### EXERCISE DATA:
#####
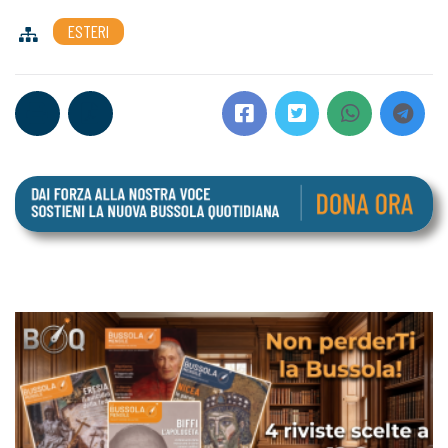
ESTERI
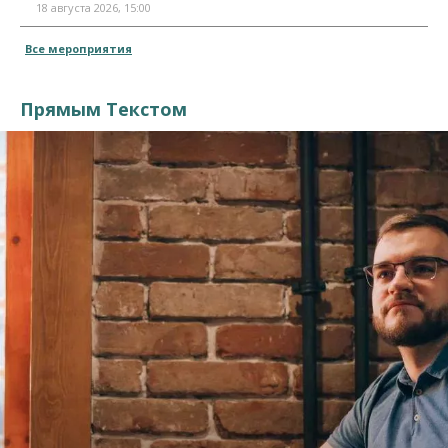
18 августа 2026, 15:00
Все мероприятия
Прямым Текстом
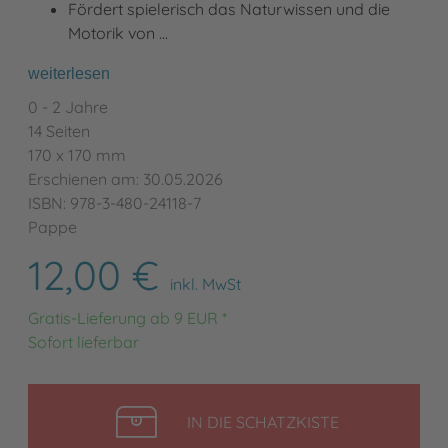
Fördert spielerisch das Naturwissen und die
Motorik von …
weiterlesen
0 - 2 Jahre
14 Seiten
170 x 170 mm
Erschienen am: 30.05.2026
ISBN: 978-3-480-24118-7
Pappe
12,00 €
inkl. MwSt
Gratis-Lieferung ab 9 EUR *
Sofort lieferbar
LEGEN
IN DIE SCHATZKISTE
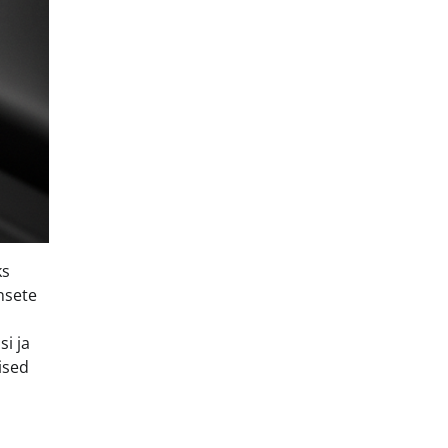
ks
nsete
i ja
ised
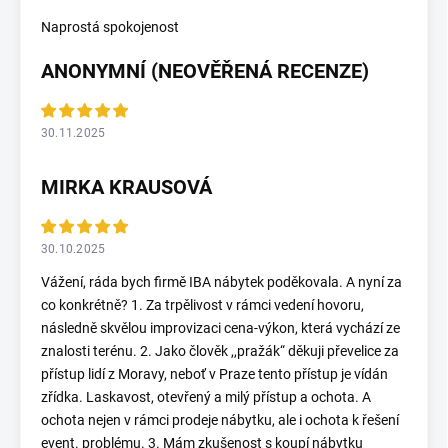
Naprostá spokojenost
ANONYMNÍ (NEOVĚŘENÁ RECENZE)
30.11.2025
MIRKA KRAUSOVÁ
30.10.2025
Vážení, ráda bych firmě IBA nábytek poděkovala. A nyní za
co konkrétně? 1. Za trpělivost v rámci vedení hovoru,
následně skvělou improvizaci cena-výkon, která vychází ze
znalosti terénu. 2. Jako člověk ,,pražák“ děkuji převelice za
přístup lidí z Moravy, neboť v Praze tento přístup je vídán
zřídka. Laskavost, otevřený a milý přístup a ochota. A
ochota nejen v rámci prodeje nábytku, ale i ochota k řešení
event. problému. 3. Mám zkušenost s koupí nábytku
#####
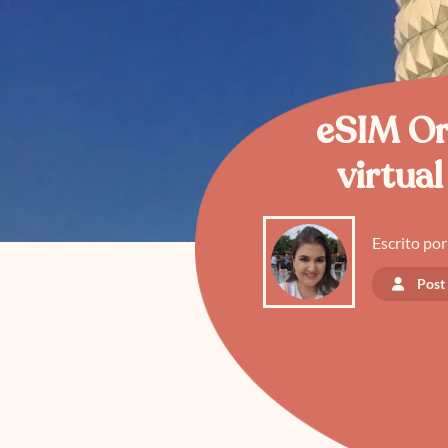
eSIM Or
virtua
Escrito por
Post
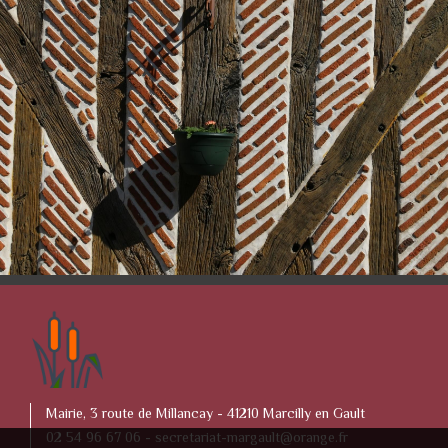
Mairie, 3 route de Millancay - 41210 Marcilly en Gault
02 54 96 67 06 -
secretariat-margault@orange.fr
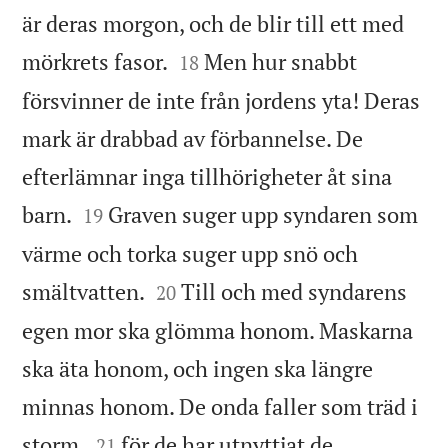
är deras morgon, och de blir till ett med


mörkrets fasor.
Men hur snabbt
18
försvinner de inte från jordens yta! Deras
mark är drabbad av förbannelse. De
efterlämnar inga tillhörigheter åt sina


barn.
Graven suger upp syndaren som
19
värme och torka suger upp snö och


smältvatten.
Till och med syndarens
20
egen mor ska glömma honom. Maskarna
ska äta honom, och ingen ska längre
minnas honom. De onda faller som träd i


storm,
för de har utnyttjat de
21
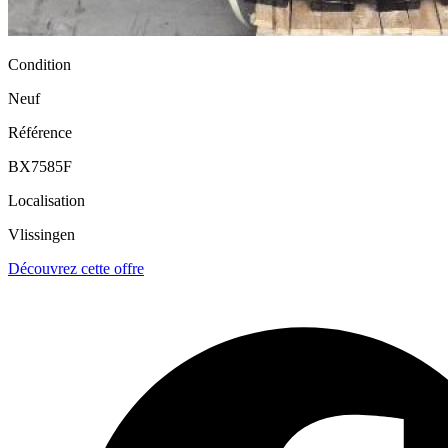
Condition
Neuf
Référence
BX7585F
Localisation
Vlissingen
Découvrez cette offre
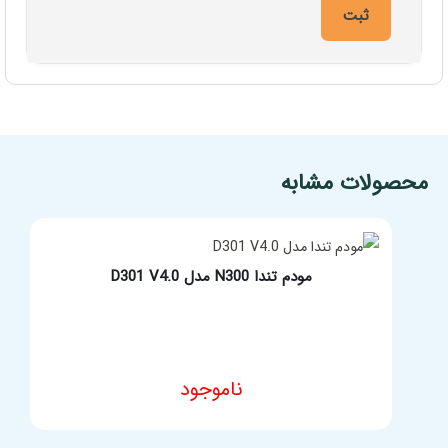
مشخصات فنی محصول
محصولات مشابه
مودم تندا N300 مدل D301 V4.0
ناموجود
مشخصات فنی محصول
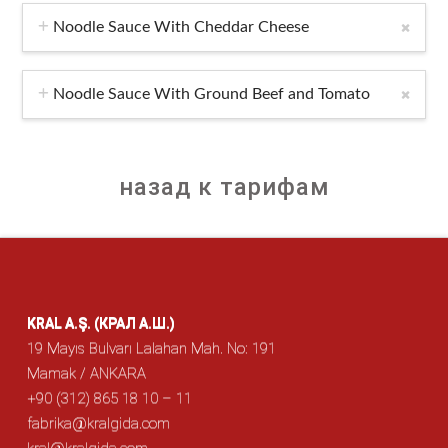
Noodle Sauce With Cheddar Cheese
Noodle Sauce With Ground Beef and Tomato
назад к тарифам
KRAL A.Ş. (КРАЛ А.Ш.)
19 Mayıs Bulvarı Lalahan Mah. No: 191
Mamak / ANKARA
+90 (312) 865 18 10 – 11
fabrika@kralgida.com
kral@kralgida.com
#####
### EXERCISE PROMPT:
Of all the entries above, output exactly the lines between the one holding "ochota nejen v" and the one holding "event. problému. 3.", inclusive.

### ANSWER BOX:
ochota nejen v rámci prodeje nábytku, ale i ochota k řešení
event. problému. 3. Mám zkušenost s koupí nábytku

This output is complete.